We create a basic agentic trajectory `traj_i` for each training example ⟨xᵢ, yᵢ⟩, following a rule-based transformation outlined below.

### GSM8K

To demonstrate tool use in ReAct, we derive a trajectory `traj` as follows. We exploit the fact that there is at most one expression per reasoning step by iterating through the steps. At each step, we append a *thought* to the trajectory, consisting of the text leading up to the math expression, concatenated with a reflection: "I need to calculate". We append a calculator tool call with the expression, and an *observation*—i.e., the result of the expression. Finally, we append a thought "The answer is ...", containing the ground truth answer, followed by the *finish* action with the answer.

We follow the same procedure to create ReWOO trajectories, except we use slightly different wording (e.g., "Calculate xyz" in place of "I need to calculate xyz") and omit the final thought and action. Additionally, we use string substitution to replace any assumed expression results in the trajectory with the corresponding variable.

### FEVER

To produce agent trajectories, we iterate over each article associated with a claim, append a thought "I need to search for ...", followed by the action, an observation containing the article summary, and finally a thought containing all the relevant sentences associated with that article for that claim. We repeat this for each article associated with a claim.
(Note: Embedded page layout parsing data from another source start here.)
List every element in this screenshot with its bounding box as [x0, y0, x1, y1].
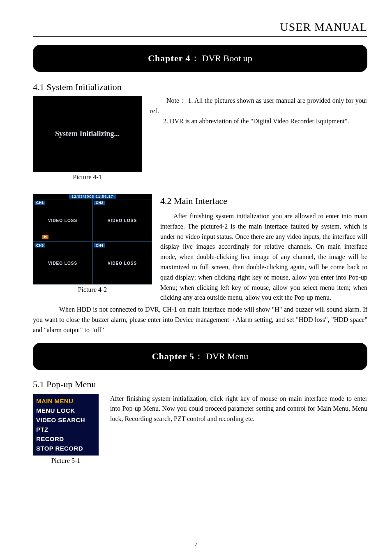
page-header-title: USER MANUAL: [33, 21, 367, 34]
section-5-1-title: 5.1 Pop-up Menu: [33, 379, 367, 390]
spacer: [33, 181, 367, 184]
para-5-1-text: After finishing system initialization, c…: [110, 394, 367, 424]
note-label: Note: [166, 97, 179, 104]
arrow-icon: →: [229, 316, 236, 323]
figure-5-1: MAIN MENU MENU LOCK VIDEO SEARCH PTZ REC…: [33, 394, 99, 465]
figure-4-1: System Initializing... Picture 4-1: [33, 96, 142, 181]
popup-item-stop-record[interactable]: STOP RECORD: [36, 444, 95, 453]
popup-item-record[interactable]: RECORD: [36, 434, 95, 444]
quad-cell-ch1: CH1 VIDEO LOSS H: [33, 199, 92, 242]
note-block: Note： 1. All the pictures shown as user …: [150, 96, 367, 126]
figure-4-1-screen: System Initializing...: [33, 96, 142, 172]
note-line-1: Note： 1. All the pictures shown as user …: [150, 96, 367, 116]
para-5-1: After finishing system initialization, c…: [110, 394, 367, 424]
quad-cell-ch3: CH3 VIDEO LOSS: [33, 242, 92, 284]
popup-item-video-search[interactable]: VIDEO SEARCH: [36, 415, 95, 425]
quad-cell-ch2: CH2 VIDEO LOSS: [92, 199, 152, 242]
chapter5-bar: Chapter 5：DVR Menu: [33, 343, 367, 370]
figure-4-2: 12/03/2008 11:56:17 CH1 VIDEO LOSS H CH2…: [33, 194, 152, 294]
page-number: 7: [0, 541, 392, 548]
header-rule: [33, 36, 367, 37]
section-4-2-title: 4.2 Main Interface: [160, 194, 367, 208]
chapter4-number: Chapter 4: [148, 53, 190, 63]
chapter4-title: DVR Boot up: [202, 53, 252, 63]
ch2-video-loss: VIDEO LOSS: [108, 218, 137, 223]
chapter5-number: Chapter 5: [152, 351, 194, 361]
row-4-1: System Initializing... Picture 4-1 Note：…: [33, 96, 367, 181]
ch4-label: CH4: [94, 243, 105, 247]
note-sep: ：: [179, 97, 186, 104]
quad-timestamp-bar: 12/03/2008 11:56:17: [33, 194, 152, 199]
popup-item-main-menu[interactable]: MAIN MENU: [36, 396, 95, 406]
chapter4-sep: ：: [191, 53, 200, 63]
popup-item-ptz[interactable]: PTZ: [36, 425, 95, 434]
ch3-label: CH3: [35, 243, 45, 247]
chapter5-title: DVR Menu: [206, 351, 248, 361]
page: USER MANUAL Chapter 4：DVR Boot up 4.1 Sy…: [0, 0, 392, 555]
ch3-video-loss: VIDEO LOSS: [48, 261, 77, 266]
chapter4-bar: Chapter 4：DVR Boot up: [33, 45, 367, 72]
ch4-video-loss: VIDEO LOSS: [108, 261, 137, 266]
section-4-1-title: 4.1 System Initialization: [33, 82, 367, 92]
hdd-note-para: When HDD is not connected to DVR, CH-1 o…: [33, 305, 367, 335]
quad-timestamp: 12/03/2008 11:56:17: [69, 194, 116, 199]
quad-cell-ch4: CH4 VIDEO LOSS: [92, 242, 152, 284]
popup-menu: MAIN MENU MENU LOCK VIDEO SEARCH PTZ REC…: [33, 394, 99, 456]
figure-5-1-caption: Picture 5-1: [33, 457, 99, 465]
quad-view: 12/03/2008 11:56:17 CH1 VIDEO LOSS H CH2…: [33, 194, 152, 284]
para-4-2-text: After finishing system initialization yo…: [160, 211, 367, 303]
ch1-video-loss: VIDEO LOSS: [48, 218, 77, 223]
figure-4-1-caption: Picture 4-1: [33, 173, 142, 181]
system-initializing-text: System Initializing...: [55, 130, 120, 138]
row-5-1: MAIN MENU MENU LOCK VIDEO SEARCH PTZ REC…: [33, 394, 367, 465]
popup-item-menu-lock[interactable]: MENU LOCK: [36, 406, 95, 415]
para-4-2: 4.2 Main Interface After finishing syste…: [160, 194, 367, 303]
row-4-2: 12/03/2008 11:56:17 CH1 VIDEO LOSS H CH2…: [33, 194, 367, 303]
note-line-2: 2. DVR is an abbreviation of the "Digita…: [150, 116, 367, 127]
hdd-h-badge: H: [42, 235, 48, 239]
ch2-label: CH2: [94, 201, 105, 205]
ch1-label: CH1: [35, 201, 45, 205]
figure-4-2-caption: Picture 4-2: [33, 286, 152, 294]
chapter5-sep: ：: [194, 351, 203, 361]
This procedure is not ideal as there is no inherent order to the articles or sentences, even though there may be a natural ordering following the annotator's Wikipedia navigation. Finally, we append a thought "The claim is true/false" and the *finish* action, both with the ground truth answer. For chain-of-thought, we perform the same procedure except we only include the concatenated evidence sentences, as there is no tool use.

### MBPP+

To generate sample agent trajectories from the training set, we follow the agent pattern (without feedback) in-context examples by Wang et al. (2024), which consists of the problem `x`, a thought such as "The intersection is elements that are in both lists", an *execute* action that contains proposed code *and* an assertion calling the proposed method with the test case input from the prompt and comparing its output. This is then followed by an *observation* containing the execution result, i.e., either `"Executed Successfully with No Output"` or a stack traceback. This allows the agent to iterate on solutions (up to five times in our implementation).

We use the full MBPP train set of 374 problems as `D_train`, and split the MBPP+ dataset into `D_valid` and `D_test` based on problem ID membership in MBPP, leaving 39 and 224 validation and test problems respectively.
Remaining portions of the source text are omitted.